Q: When would I use Inf1 vs. C6i or C5 vs. G4 instances for inference?

Customers running machine learning models that are sensitive to inference latency and throughput can use Inf1 instances for high-performance cost-effective inference. For those ML models that are less sensitive to inference latency and throughput, customers can use EC2 C6i or C5 instances and utilize the AVX-512/VNNI instruction set. For ML models that require access to NVIDIA’s CUDA, CuDNN or TensorRT libraries, we recommend using G4 instances.

Q: When should I choose Elastic Inference (EI) for inference vs Amazon EC2 Inf1 instances?

There are two cases where developers would choose EI over Inf1 instances: (1) if you need different CPU and memory sizes than what Inf1 offers, then you can use EI to attach acceleration to the EC2 instance with the right mix of CPU and memory for your application (2) if your performance requirements are significantly lower than what the smallest Inf1 instance provides, then using EI could be a more cost effective choice. For example, if you only need 5 TOPS, enough for processing up to 6 concurrent video streams, then using the smallest slice of EI with a C5.large instance could be up to 50% cheaper than using the smallest size of an Inf1 instance.

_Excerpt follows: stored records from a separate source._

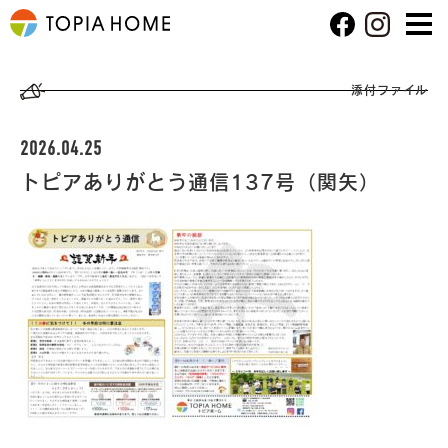
添付ファイル
2026.04.25
トピアありがとう通信137号（関矢）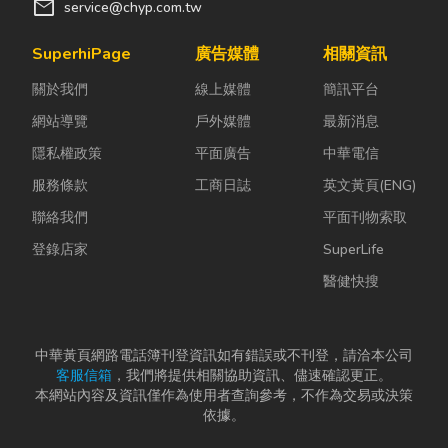
算項目 作業時機 檢附資料 標前
mail
service@chyp.com.tw
估算 發包者 設計單位 廣 多 發包
前 進場前 空白標單 或預算書 估
SuperhiPage
廣告媒體
相關資訊
驗計價 承攬者 次承攬商 不一定
關於我們
線上媒體
簡訊平台
中 施作中 計算式及 圖檔標記 結
算追加減 少 不一定
網站導覽
戶外媒體
最新消息
表1 標前估算、
隱私權政策
平面廣告
中華電信
估驗計價、結算追加減比較
服務條款
工商日誌
英文黃頁(ENG)
而標單內容與開項排列的邏
輯，須視各公司內規與契約合同
聯絡我們
平面刊物索取
規範而定，以快倢估算為例，建
登錄店家
SuperLife
築類空白標單，其包含11大項(如
醫健快搜
表2)： 項次 工 程 名 稱
單 位 數 量 單 價 複 價
備 註 壹 假設工程 貳 基
中華黃頁網路電話簿刊登資訊如有錯誤或不刊登，請洽本公司
礎工程 參 結構體工程 肆 裝修工
客服信箱
，我們將提供相關協助資訊、儘速確認更正。
程 伍 鐵件工程 陸 廚具廚具設備
本網站內容及資訊僅作為使用者查詢參考，不作為交易或決策
工程 染 雜項工程 捌 設備工程 玖
依據。
庭園景觀綠化工程 拾 門窗工程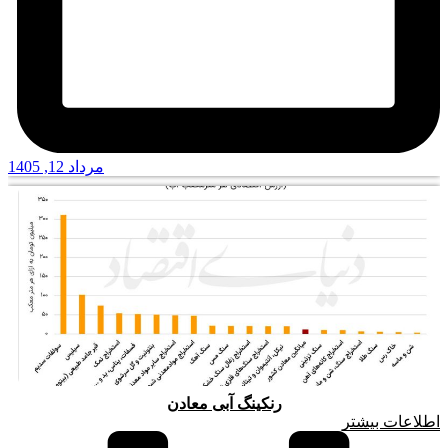
مرداد 12, 1405
رنکینگ آبی معادن
اطلاعات بیشتر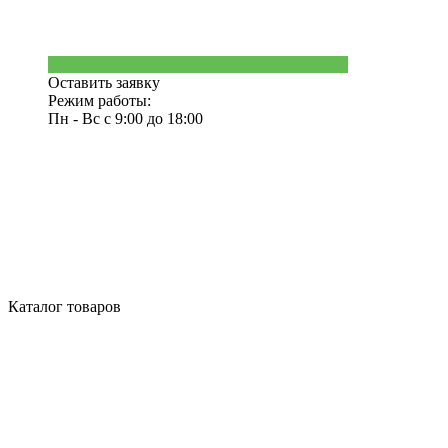
Оставить заявку
Режим работы:
Пн - Вс с 9:00 до 18:00
Каталог товаров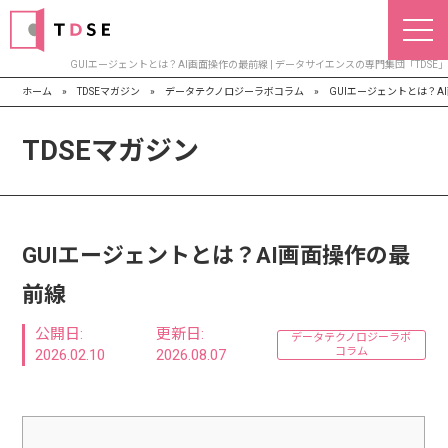
GUIエージェントとは？AI画面操作の最前線 | データサイエンスの専門集団「TDSE」
ホーム
»
TDSEマガジン
»
データテクノロジーラボコラム
»
GUIエージェントとは？A
TDSEマガジン
GUIエージェントとは？AI画面操作の最
前線
公開日:
更新日:
データテクノロジーラボ
コラム
2026.02.10
2026.08.07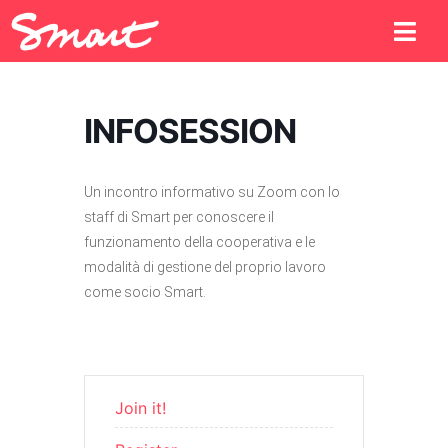
INFOSESSION
Un incontro informativo su Zoom con lo
staff di Smart per conoscere il
funzionamento della cooperativa e le
modalità di gestione del proprio lavoro
come socio Smart.
Join it!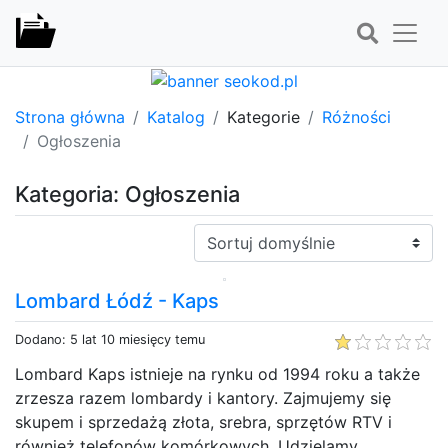
Strona główna
Katalog
Kategorie
Różności
Ogłoszenia
Kategoria: Ogłoszenia
Sortuj:
Lombard Łódź - Kaps
Dodano: 5 lat 10 miesięcy temu
Lombard Kaps istnieje na rynku od 1994 roku a także
zrzesza razem lombardy i kantory. Zajmujemy się
skupem i sprzedażą złota, srebra, sprzętów RTV i
również telefonów komórkowych. Udzielamy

Q: What ML models types and operators are supported by EC2 Inf1 instances using the Inferentia chip?

Inferentia chips support the commonly used machine learning models such as single shot detector (SSD) and ResNet for image recognition/classification and Transformer and BERT for natural language processing and translation and many others. A list of supported operators can be found on GitHub.

Q: How do I take advantage of AWS Inferentia’s NeuronCore Pipeline capability to lower latency?

Inf1 instances with multiple Inferentia chips, such as Inf1.6xlarge or Inf1.24xlarge, support a fast chip-to-chip interconnect. Using the Neuron Processing Pipeline capability, you can split your model and load it to local cache memory across multiple chips. The Neuron compiler uses ahead-of-time (AOT) compilation technique to analyze the input model and compile it to fit across the on-chip memory of single or multiple Inferentia chips. Doing so enables the Neuron Cores to have high-speed access to models and not require access to off-chip memory, keeping latency bounded while increasing the overall inference throughput.

Q: What is the difference between AWS Neuron and Amazon SageMaker Neo?

AWS Neuron is a specialized SDK for AWS Inferentia chips that optimizes the machine learning inference performance of Inferentia chips. It consists of a compiler, run-time, and profiling tools for AWS Inferentia and is required to run inference workloads on EC2 Inf1 instances. On the other hand, Amazon SageMaker Neo is a hardware agnostic service that consists of a compiler and run-time that enables developers to train machine learning models once, and run them on many different hardware platforms.